## Posts Tagged ‘**Document Similarity**’

## LSH for Finding Similar Documents from a large number of Documents in C#

We’ve shown how Jaccard Similarity Coefficient can be used to measure similarity between documents when these documents are represented by a bag of words. MinHash can be used to create document fingerprints which represent the document in a small number of bytes, and can also be used to estimate document similarity using Jaccard Similarity Coefficient.

The next problem is how to find similar documents in a large collection of documents. Imagine you have 12,000 documents and you want to find pairs of most similar documents. The brute-force approach is to compare each document with each other document, using MinHash and Jaccard Similarity Coefficient. Assuming each comparison takes 10 milliseconds this operation will take around 16 days, since each document is compared with each other document.

A faster solution is to use Locality Sensitive Hashing (LSH). This takes the MinHash values for documents and hashes the MinHash values so they hash into the same bucket if they are similar. Buckets are organized into bands, with a number of documents per band (20 is a commonly used value) Documents in the same bucket in a band are then candidates for being similar documents. The algorithm is described fully in [1].

This class implements the LSH algorithm in C#.

public class LSH { Dictionary<int, HashSet<int>> m_lshBuckets = new Dictionary<int, HashSet<int>>(); int[,] minHashes; int numBands; int numHashFunctions; int rowsPerBand; int numSets; List<SortedList<int, List<int>>> lshBuckets = new List<SortedList<int, List<int>>>(); public LSH(int[,] minHashes, int rowsPerBand) { this.minHashes = minHashes; numHashFunctions = minHashes.GetUpperBound(1) + 1; numSets = minHashes.GetUpperBound(0) + 1; this.rowsPerBand = rowsPerBand; this.numBands = numHashFunctions / rowsPerBand; } public void Calc() { int thisHash = 0; for (int b = 0; b < numBands; b++) { var thisSL = new SortedList<int, List<int>>(); for (int s = 0; s < numSets; s++) { int hashValue = 0; for (int th = thisHash; th < thisHash + rowsPerBand; th++) { hashValue = unchecked(hashValue * 1174247 + minHashes[s, th]); } if (!thisSL.ContainsKey(hashValue)) { thisSL.Add(hashValue, new List<int>()); } thisSL[hashValue].Add(s); } thisHash += rowsPerBand; var copy = new SortedList<int, List<int>>(); foreach(int ic in thisSL.Keys) { if (thisSL[ic].Count() > 1) { copy.Add(ic, thisSL[ic]); } } lshBuckets.Add(copy); } } public List<int> GetNearest(int n) { List<int> nearest = new List<int>(); foreach (SortedList<int, List<int>> b in lshBuckets) { foreach (List<int> li in b.Values) { if (li.Contains(n)) { nearest.AddRange(li); break; } } } nearest = nearest.Distinct().ToList(); nearest.Remove(n); // remove the document itself return nearest; } }

The constructor in this class is passed:

- A two dimensional array with a column for each MinHash and a row for each document.
- Number of rows per band (a typical value would be 20).
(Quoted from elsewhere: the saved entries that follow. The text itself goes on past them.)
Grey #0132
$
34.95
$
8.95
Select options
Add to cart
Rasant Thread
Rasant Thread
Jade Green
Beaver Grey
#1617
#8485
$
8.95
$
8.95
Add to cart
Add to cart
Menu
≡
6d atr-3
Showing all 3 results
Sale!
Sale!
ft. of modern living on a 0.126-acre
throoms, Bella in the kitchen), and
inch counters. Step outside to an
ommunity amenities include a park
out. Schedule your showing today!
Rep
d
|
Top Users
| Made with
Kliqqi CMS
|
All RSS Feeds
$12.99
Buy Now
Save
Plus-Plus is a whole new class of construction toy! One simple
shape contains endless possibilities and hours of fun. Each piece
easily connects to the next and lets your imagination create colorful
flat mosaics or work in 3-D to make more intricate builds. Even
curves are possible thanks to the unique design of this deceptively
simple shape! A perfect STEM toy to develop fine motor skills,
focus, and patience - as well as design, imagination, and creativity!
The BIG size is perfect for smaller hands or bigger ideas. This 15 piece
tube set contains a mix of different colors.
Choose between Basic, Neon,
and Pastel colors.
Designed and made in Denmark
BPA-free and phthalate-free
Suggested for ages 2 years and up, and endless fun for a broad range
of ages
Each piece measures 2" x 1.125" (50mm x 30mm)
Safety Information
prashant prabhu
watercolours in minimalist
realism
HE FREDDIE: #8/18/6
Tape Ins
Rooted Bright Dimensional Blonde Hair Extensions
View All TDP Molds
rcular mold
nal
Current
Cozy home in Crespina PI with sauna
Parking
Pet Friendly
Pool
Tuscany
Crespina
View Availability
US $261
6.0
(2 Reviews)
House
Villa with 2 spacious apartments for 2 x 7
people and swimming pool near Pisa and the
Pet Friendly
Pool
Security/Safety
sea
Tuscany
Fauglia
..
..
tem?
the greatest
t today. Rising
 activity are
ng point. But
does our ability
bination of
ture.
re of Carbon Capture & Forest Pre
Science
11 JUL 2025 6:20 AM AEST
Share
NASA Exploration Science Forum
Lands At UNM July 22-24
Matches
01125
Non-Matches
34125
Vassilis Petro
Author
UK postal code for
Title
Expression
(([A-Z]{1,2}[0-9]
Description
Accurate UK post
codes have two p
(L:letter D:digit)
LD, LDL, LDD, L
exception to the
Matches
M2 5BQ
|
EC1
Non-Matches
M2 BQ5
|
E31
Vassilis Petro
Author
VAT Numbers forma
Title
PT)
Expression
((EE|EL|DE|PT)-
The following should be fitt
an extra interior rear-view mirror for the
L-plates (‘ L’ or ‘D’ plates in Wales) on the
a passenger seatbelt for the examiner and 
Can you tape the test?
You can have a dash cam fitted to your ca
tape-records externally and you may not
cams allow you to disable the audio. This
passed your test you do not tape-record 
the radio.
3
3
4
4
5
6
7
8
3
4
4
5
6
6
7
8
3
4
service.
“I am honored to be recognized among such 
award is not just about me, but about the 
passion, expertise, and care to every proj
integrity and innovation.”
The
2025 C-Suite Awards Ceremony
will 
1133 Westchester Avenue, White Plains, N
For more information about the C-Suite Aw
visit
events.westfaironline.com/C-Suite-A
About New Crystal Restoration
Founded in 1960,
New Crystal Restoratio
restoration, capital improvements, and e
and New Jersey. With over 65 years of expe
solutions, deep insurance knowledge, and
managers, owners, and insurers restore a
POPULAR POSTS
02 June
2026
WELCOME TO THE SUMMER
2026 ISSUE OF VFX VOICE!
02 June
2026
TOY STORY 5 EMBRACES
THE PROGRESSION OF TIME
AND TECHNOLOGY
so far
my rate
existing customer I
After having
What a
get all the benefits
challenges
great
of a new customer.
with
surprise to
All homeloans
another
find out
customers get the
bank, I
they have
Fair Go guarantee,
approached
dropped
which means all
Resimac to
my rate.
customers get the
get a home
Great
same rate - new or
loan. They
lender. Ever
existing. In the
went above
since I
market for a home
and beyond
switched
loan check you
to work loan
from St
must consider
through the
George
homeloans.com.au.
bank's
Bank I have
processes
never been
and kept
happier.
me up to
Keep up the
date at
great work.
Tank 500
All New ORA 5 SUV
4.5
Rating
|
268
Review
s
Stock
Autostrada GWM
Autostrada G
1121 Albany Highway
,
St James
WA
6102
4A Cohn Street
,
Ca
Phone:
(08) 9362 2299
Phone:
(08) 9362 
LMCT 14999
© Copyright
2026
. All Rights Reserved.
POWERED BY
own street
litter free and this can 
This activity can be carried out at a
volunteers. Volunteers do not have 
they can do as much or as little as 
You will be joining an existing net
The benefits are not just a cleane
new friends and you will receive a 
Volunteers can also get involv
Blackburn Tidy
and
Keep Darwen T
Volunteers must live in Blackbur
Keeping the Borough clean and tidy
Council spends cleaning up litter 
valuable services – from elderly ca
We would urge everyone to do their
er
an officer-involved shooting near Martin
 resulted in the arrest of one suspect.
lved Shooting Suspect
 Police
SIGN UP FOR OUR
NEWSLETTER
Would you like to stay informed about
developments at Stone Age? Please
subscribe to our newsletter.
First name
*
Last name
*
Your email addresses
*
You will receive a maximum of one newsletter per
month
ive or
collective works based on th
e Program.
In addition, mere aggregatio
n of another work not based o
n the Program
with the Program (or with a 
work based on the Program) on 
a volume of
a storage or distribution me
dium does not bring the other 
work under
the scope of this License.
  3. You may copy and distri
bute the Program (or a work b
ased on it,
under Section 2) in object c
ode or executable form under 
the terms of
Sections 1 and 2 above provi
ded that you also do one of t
There are two stages to using this LSH class:

- Calc(): This calculates the assignment of documents to buckets and bands. This is done once.
- GetNearest(int n): For the nth document (row) this finds the list candidate similar documents, returned as a list of row numbers.

Here’s a unit test to use this class:

[TestMethod] public void CheckLSHAll() { string lang = "en"; SectionBO.MinHashForSections mhfs = SectionBO.GetMinHash(4, 100, lang, 1); LSH lsh = new LSH(mhfs.hashes, 20); lsh.Calc(); for (int n = 0; n < mhfs.hashes.GetUpperBound(0); n++) { List<int> nearest = lsh.GetNearest(n); } }

This code loads MinHash values for documents from a database (the parameters don’t matter). “mhfs.hashes” is an int[,] array with columns for the hash values (100 in this case) and a row for each document (about 12,000). It then finds similar documents for all 12,000 documents.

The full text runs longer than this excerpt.